Greek Banks

Greek Banks

Eurobank Ergasias SA completed the first electronic auction of a foreclosed property today. Next up – Piraeus Bank.

Eurobank was the sole bidder for the first property in Greece to be sold by e-auction. The owner stopped paying the 1.2 million-euro ($1.42 million) mortgage for the residence in 2013. The bank bought the property at its starting price, which was set at 720,000 euros.

The notaries’ initial abstention from foreclosure proceedings may have scared off bidders.

The use of an electronic platform for auctions is central to  negotiations between Greece and its creditors for the disbursement of the next tranche of emergency loans. The procedure will enable lenders to better manage the bulk of non-performing loans, according to the Bank of Greece.

Mario Draghi raised the matter at a meeting of euro area finance ministers earlier this month. Greece’s government has recently dropped its resistance to foreclosures, a politically toxic issue in the country.
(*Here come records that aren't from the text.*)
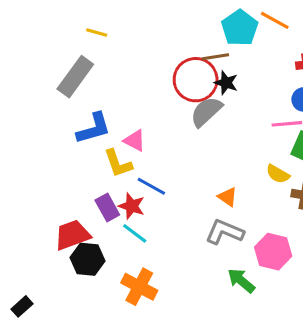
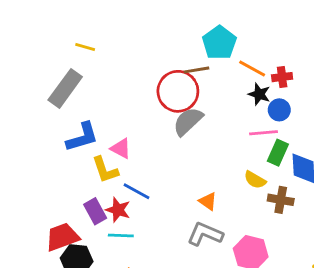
orange line: (275, 20) -> (252, 68), moved
black star: (226, 83) -> (259, 94), moved
cyan line: (135, 233) -> (121, 236), turned -35

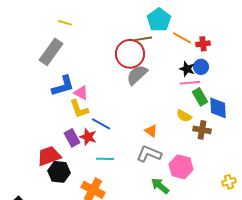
black star: (259, 94) -> (187, 69), moved
pink triangle: (121, 148) -> (81, 93), moved
green rectangle: (278, 153) -> (200, 97), turned -54
cyan line: (121, 236) -> (105, 159), moved

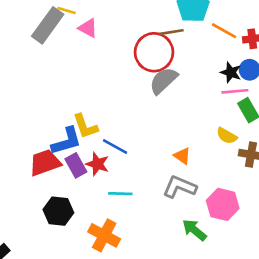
gray rectangle: (51, 52) -> (48, 25), moved
blue L-shape: (63, 86) -> (66, 141), moved
pink triangle: (81, 93) -> (88, 28), moved
red trapezoid: (49, 156) -> (45, 163), moved

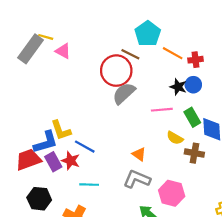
brown line: (172, 32) -> (130, 54), turned 36
pink line: (235, 91) -> (162, 110), moved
At end June, Greek lenders had 72.8 billion euros of non-performing loans while the non-performing exposure ratio was more than 50 percent. By the end of the third quarter, National Bank of Greece SA managed to meet its annual NPE reduction target, while Eurobank’s NPE ratio fell to 44.7 percent at the end of Sept. from 45.1 percent at end June, and Piraeus Bank SA met its NPE target for the fifth quarter in a row.

According to the targets that they have agreed with authorities in September 2016, lenders have to reduce NPEs by 15 billion euros in 2018 and a further 16.6 billion euros in 2019. In addition, Greek banks agreed in October to sell 5 billion euros more bad loans to address concerns that they will not meet the targets.